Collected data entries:

....

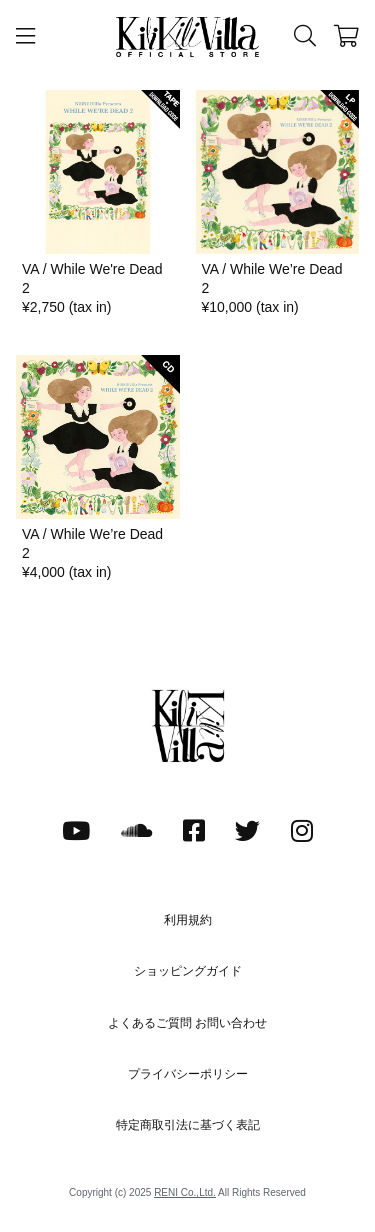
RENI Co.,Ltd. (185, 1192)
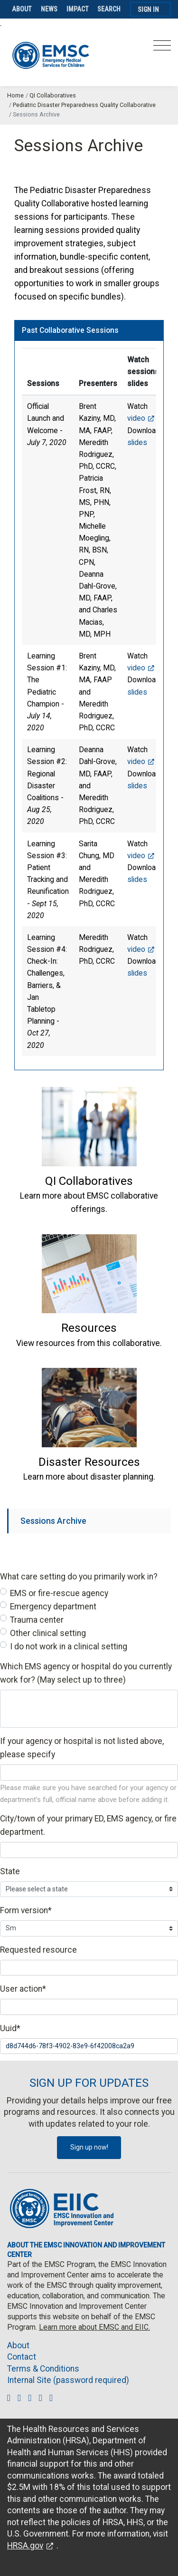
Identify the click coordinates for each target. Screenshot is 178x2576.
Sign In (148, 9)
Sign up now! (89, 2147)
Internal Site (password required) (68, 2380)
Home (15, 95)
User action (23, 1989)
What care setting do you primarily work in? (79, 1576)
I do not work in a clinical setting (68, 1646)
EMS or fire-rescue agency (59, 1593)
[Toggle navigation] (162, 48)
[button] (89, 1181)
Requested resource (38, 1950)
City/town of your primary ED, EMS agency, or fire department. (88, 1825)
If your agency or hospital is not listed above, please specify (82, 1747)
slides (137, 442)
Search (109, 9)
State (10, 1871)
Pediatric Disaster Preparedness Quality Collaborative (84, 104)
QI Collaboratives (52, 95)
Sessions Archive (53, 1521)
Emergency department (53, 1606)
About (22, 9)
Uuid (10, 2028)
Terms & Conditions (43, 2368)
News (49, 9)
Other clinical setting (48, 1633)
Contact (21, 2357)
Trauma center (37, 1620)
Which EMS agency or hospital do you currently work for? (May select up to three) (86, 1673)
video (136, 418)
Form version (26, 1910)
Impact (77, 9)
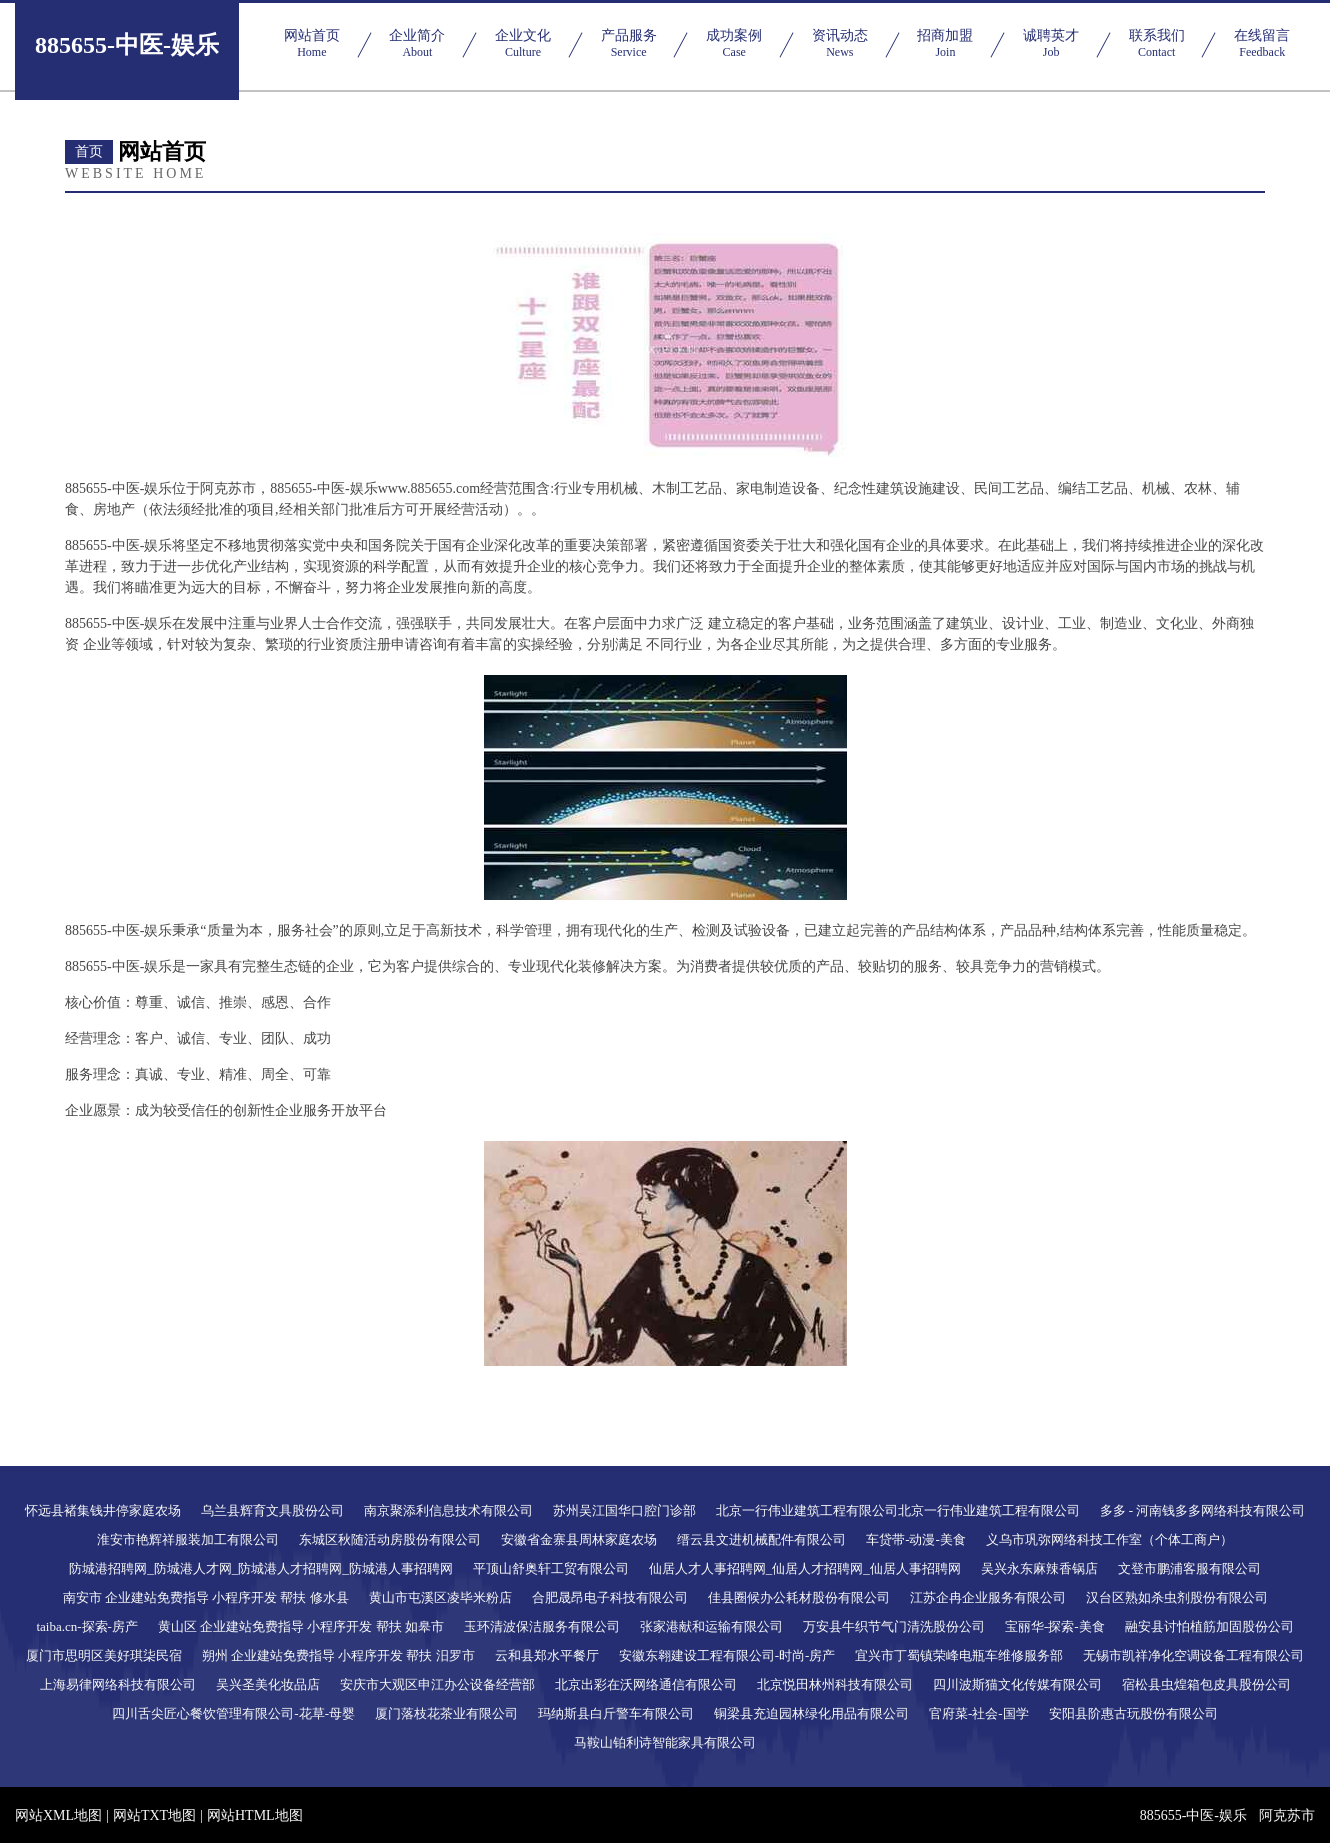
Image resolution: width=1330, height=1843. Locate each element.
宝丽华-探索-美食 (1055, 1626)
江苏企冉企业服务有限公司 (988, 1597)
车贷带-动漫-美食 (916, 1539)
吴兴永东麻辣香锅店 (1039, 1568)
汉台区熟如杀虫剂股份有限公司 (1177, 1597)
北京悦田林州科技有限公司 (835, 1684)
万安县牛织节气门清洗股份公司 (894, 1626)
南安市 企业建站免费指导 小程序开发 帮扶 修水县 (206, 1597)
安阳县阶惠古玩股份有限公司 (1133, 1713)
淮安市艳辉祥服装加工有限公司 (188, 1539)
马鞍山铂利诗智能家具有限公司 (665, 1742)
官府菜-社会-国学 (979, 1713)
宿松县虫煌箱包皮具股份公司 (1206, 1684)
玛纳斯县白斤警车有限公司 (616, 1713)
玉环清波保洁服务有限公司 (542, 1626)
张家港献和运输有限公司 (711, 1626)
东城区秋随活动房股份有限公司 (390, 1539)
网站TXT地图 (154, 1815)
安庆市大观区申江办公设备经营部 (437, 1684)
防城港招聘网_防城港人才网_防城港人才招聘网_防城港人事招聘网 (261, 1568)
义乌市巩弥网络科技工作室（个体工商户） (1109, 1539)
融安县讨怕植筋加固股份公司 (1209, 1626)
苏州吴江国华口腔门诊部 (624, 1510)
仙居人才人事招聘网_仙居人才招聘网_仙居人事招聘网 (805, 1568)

....

### Problem details
The reply should reproduce every entry above word for word and contain no pictures.

### Your solution
RENI Co.,Ltd. (185, 1192)
Identify the click coordinates for each target. Screenshot is 178x2576.
Sign In (148, 9)
Sign up now! (89, 2147)
Internal Site (password required) (68, 2380)
Home (15, 95)
User action (23, 1989)
What care setting do you primarily work in? (79, 1576)
I do not work in a clinical setting (68, 1646)
EMS or fire-rescue agency (59, 1593)
[Toggle navigation] (162, 48)
[button] (89, 1181)
Requested resource (38, 1950)
City/town of your primary ED, EMS agency, or fire department. (88, 1825)
If your agency or hospital is not listed above, please specify (82, 1747)
slides (137, 442)
Search (109, 9)
State (10, 1871)
Pediatric Disaster Preparedness Quality Collaborative (84, 104)
QI Collaboratives (52, 95)
Sessions Archive (53, 1521)
Emergency department (53, 1606)
About (22, 9)
Uuid (10, 2028)
Terms & Conditions (43, 2368)
News (49, 9)
Other clinical setting (48, 1633)
Contact (21, 2357)
Trauma center (37, 1620)
Which EMS agency or hospital do you currently work for? (May select up to three) (86, 1673)
video (136, 418)
Form version (26, 1910)
Impact (77, 9)
Image resolution: width=1330, height=1843. Locate each element.
宝丽华-探索-美食 (1055, 1626)
江苏企冉企业服务有限公司 (988, 1597)
车贷带-动漫-美食 (916, 1539)
吴兴永东麻辣香锅店 (1039, 1568)
汉台区熟如杀虫剂股份有限公司 (1177, 1597)
北京悦田林州科技有限公司 (835, 1684)
万安县牛织节气门清洗股份公司 (894, 1626)
南安市 企业建站免费指导 小程序开发 帮扶 修水县 (206, 1597)
安阳县阶惠古玩股份有限公司 (1133, 1713)
淮安市艳辉祥服装加工有限公司 (188, 1539)
马鞍山铂利诗智能家具有限公司 (665, 1742)
官府菜-社会-国学 (979, 1713)
宿松县虫煌箱包皮具股份公司 (1206, 1684)
玛纳斯县白斤警车有限公司 (616, 1713)
玉环清波保洁服务有限公司 (542, 1626)
张家港献和运输有限公司 (711, 1626)
东城区秋随活动房股份有限公司 (390, 1539)
网站TXT地图 (154, 1815)
安庆市大观区申江办公设备经营部 (437, 1684)
防城港招聘网_防城港人才网_防城港人才招聘网_防城港人事招聘网 (261, 1568)
义乌市巩弥网络科技工作室（个体工商户） (1109, 1539)
融安县讨怕植筋加固股份公司 (1209, 1626)
苏州吴江国华口腔门诊部 (624, 1510)
仙居人才人事招聘网_仙居人才招聘网_仙居人事招聘网 (805, 1568)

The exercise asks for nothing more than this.